Amazon EKS Monitoring with OpenTelemetry [Step By Step Guide]

Effective EKS monitoring is crucial for maintaining the health and performance of containerized applications deployed in the cluster. In this tutorial, we will set up EKS monitoring with OpenTelemetry. We will build monitoring dashboards for node and pod-level metrics with data collected by OpenTelemetry. We will use SigNoz, an open-source OpenTelemetry-native APM, as a storage and visualization layer for setting up dashboards.

In this tutorial, we cover:

Why is it important to monitor EKS Clusters
Understanding EKS Metrics
A Brief Overview of OpenTelemetry
What is OpenTelemetry Collector?
Key EKS Metrics Collected by OpenTelemetry
Prerequisites
Setting up SigNoz
Setting Up OpenTelemetry Collector - SigNoz
Monitoring with SigNoz Dashboard
Conclusion

If you want to jump straight into implementation, start with this prerequisites section.

A Brief Overview of Kubernetes and Amazon EKS

Kubernetes orchestrates computing, networking, and storage for applications, enabling quick deployments, scalable operations, seamless feature rollouts, and smart resource allocation. Amazon EKS is a managed Kubernetes offering that takes full advantage of AWS’s EC2 offerings.

Kubernetes streamlines the deployment, scaling, and management of applications, and Amazon EKS offers a managed service that makes it easier to run Kubernetes on AWS by handling the complexities of Kubernetes infrastructure setup and maintenance.

Why is it important to monitor EKS Clusters

Monitoring EKS clusters is essential for early issue detection, resource optimization, and security enhancement and offers practical benefits such as:

Resource Usage Analysis: Prevents overprovisioning or underprovisioning by tracking resource consumption metrics like CPU, Memory, IO, and filesystem free space.
Improved Debugging: Accelerates issue identification and resolution, reducing MTTR and improving user experience.
Performance Tuning: Identifies and resolves performance bottlenecks for optimal application operation. For example, we can monitor CPU throttling to ensure workloads have sufficient resources.
Resource Forecasting: Predicts future resource needs based on usage patterns to facilitate smooth scaling and advance budgeting.

Understanding EKS Metrics

EKS metrics can generally be categorized into three levels: container-level metrics, pod-level metrics, and node-level metrics. These metrics provide a granular view of the pods and nodes' resource consumption and performance characteristics within an EKS cluster.

Container Level Metrics

Container Level Metrics are the most granular. They offer insights into specific containers of a pod by monitoring their CPU, memory utilization, and more.

Pod Level Metrics

A Pod consists of one or more containers. Pod-level metrics are aggregated container metrics on pod-name.

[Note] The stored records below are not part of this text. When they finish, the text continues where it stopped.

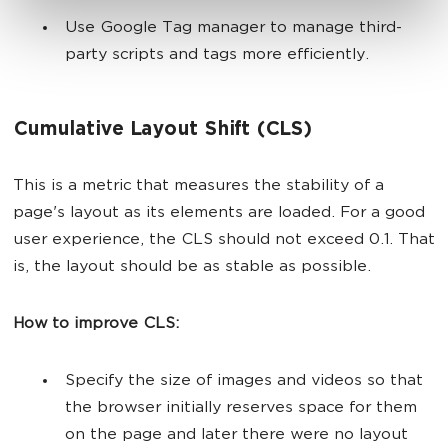
Use Google Tag manager to manage third-
party scripts and tags more efficiently.
Cumulative Layout Shift (CLS)
This is a metric that measures the stability of a
page's layout as its elements are loaded. For a good
user experience, the CLS should not exceed 0.1. That
is, the layout should be as stable as possible.
How to improve CLS:
Specify the size of images and videos so that
the browser initially reserves space for them
on the page and later there were no layout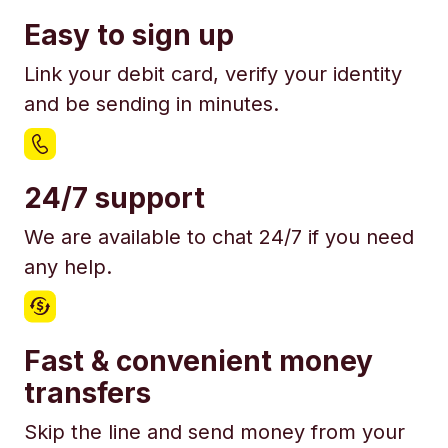
Easy to sign up
Link your debit card, verify your identity
and be sending in minutes.
24/7 support
We are available to chat 24/7 if you need
any help.
Fast & convenient money
transfers
Skip the line and send money from your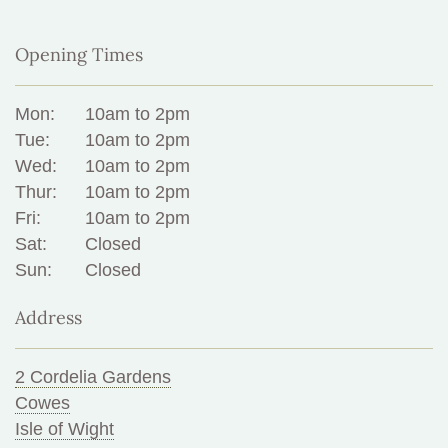
Opening Times
Mon:
10am to 2pm
Tue:
10am to 2pm
Wed:
10am to 2pm
Thur:
10am to 2pm
Fri:
10am to 2pm
Sat:
Closed
Sun:
Closed
Address
2 Cordelia Gardens
Cowes
Isle of Wight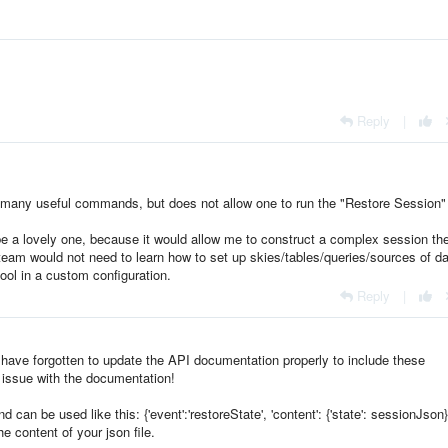
Reply
|
many useful commands, but does not allow one to run the "Restore Session"
 be a lovely one, because it would allow me to construct a complex session th
y team would not need to learn how to set up skies/tables/queries/sources of da
ool in a custom configuration.
Reply
|
e have forgotten to update the API documentation properly to include these
 issue with the documentation!
an be used like this: {'event':'restoreState', 'content': {'state': sessionJson}
e content of your json file.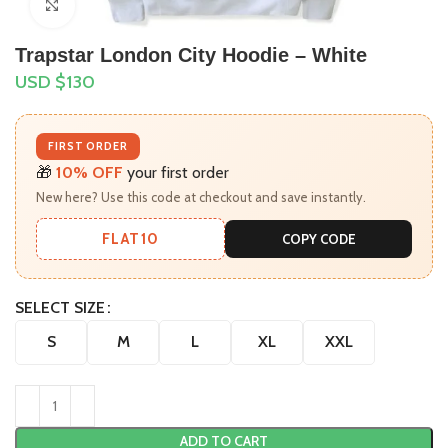
Click to enlarge
Trapstar London City Hoodie – White
USD $
130
FIRST ORDER
🎁
10% OFF
your first order
New here? Use this code at checkout and save instantly.
FLAT10
COPY CODE
SELECT SIZE
S
M
L
XL
XXL
ADD TO CART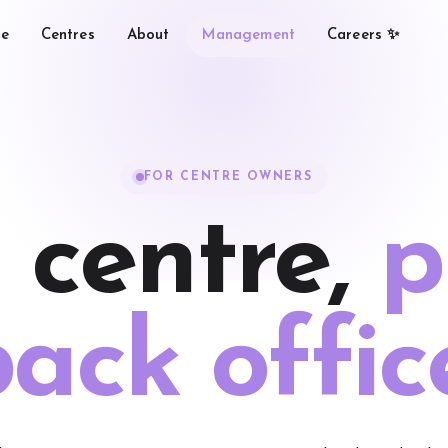
e
Centres
About
Management
Careers ✨
FOR CENTRE OWNERS
 centre,
p
ack offic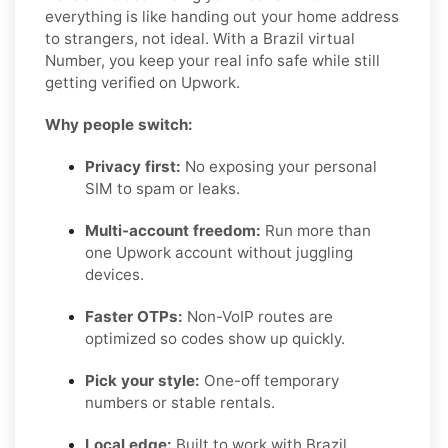
everything is like handing out your home address
to strangers, not ideal. With a Brazil virtual
Number, you keep your real info safe while still
getting verified on Upwork.
Why people switch:
Privacy first:
No exposing your personal
SIM to spam or leaks.
Multi-account freedom:
Run more than
one Upwork account without juggling
devices.
Faster OTPs:
Non-VoIP routes are
optimized so codes show up quickly.
Pick your style:
One-off temporary
numbers or stable rentals.
Local edge:
Built to work with Brazil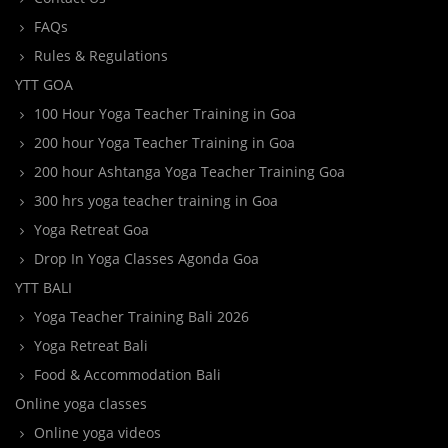
FAQs
Rules & Regulations
YTT GOA
100 Hour Yoga Teacher Training in Goa
200 hour Yoga Teacher Training in Goa
200 hour Ashtanga Yoga Teacher Training Goa
300 hrs yoga teacher training in Goa
Yoga Retreat Goa
Drop In Yoga Classes Agonda Goa
YTT BALI
Yoga Teacher Training Bali 2026
Yoga Retreat Bali
Food & Accommodation Bali
Online yoga classes
Online yoga videos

Pod Level Metrics gives insights into the performance and state of the individual pods that are running on the EKS cluster. These include CPU and memory utilization, disk I/O, network traffic, and more.

Node Level Metrics

A Node can contain one or more Pods: These are aggregated container metrics on node-name.

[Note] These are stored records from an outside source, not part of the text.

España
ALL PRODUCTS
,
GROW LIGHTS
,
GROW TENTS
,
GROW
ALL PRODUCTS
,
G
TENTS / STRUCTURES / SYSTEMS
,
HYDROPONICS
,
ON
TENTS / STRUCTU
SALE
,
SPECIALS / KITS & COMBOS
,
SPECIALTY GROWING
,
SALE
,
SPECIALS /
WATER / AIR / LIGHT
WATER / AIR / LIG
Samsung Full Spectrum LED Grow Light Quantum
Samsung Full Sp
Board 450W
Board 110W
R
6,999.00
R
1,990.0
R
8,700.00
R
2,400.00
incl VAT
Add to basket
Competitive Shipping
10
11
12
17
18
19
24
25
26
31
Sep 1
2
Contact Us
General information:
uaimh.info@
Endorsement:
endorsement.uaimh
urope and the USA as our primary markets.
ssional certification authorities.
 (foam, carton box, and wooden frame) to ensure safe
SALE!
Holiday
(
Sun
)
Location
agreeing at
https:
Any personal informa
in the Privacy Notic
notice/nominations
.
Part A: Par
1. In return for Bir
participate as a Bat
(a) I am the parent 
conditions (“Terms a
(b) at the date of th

Node Level Metrics offer a broader view, focusing on the EKS cluster nodes themselves. These metrics are crucial for understanding the overall health and capacity of the cluster. They encompass node-specific data such as CPU and memory usage, disk capacity, and network I/O.

Before we set up monitoring of these metrics, let’s have a brief overview of OpenTelemetry and its components.

A Brief Overview of OpenTelemetry

OpenTelemetry is a set of APIs, SDKs, libraries, and integrations aiming to standardize the generation, collection, and management of telemetry data(logs, metrics, and traces). It is backed by the Cloud Native Computing Foundation and is the leading open-source project in the observability domain.

The data you collect with OpenTelemetry is vendor-agnostic and can be exported in many formats. Telemetry data has become critical in observing the state of distributed systems. With microservices and polyglot architectures, there was a need to have a global standard for generating observability data. OpenTelemetry aims to fill that space and is doing a great job at it thus far.

OpenTelemetry provides a component called OpenTelemetry Collector, which helps collect, process, and export data. In this tutorial, we will use the OpenTelemetry collector to collect metrics from AWS EKS.

What is OpenTelemetry Collector?

OpenTelemetry Collector is a stand-alone service provided by OpenTelemetry. It can be used as a telemetry-processing system with a lot of flexible configurations to collect and manage telemetry data.

It can understand different data formats and send it to different backends, making it a versatile tool for building observability solutions.

Read our complete guide on OpenTelemetry Collector

How does OpenTelemetry Collector collect data?

A receiver is how data gets into the OpenTelemetry Collector. Receivers are configured via YAML under the top-level receivers tag. There must be at least one enabled receiver for a configuration to be considered valid.

Here’s an example of an otlp receiver:

receivers:
  otlp:
    protocols:
      grpc:
      http:

An OTLP receiver can receive data via gRPC or HTTP using the OTLP format. There are advanced configurations that you can enable via the YAML file.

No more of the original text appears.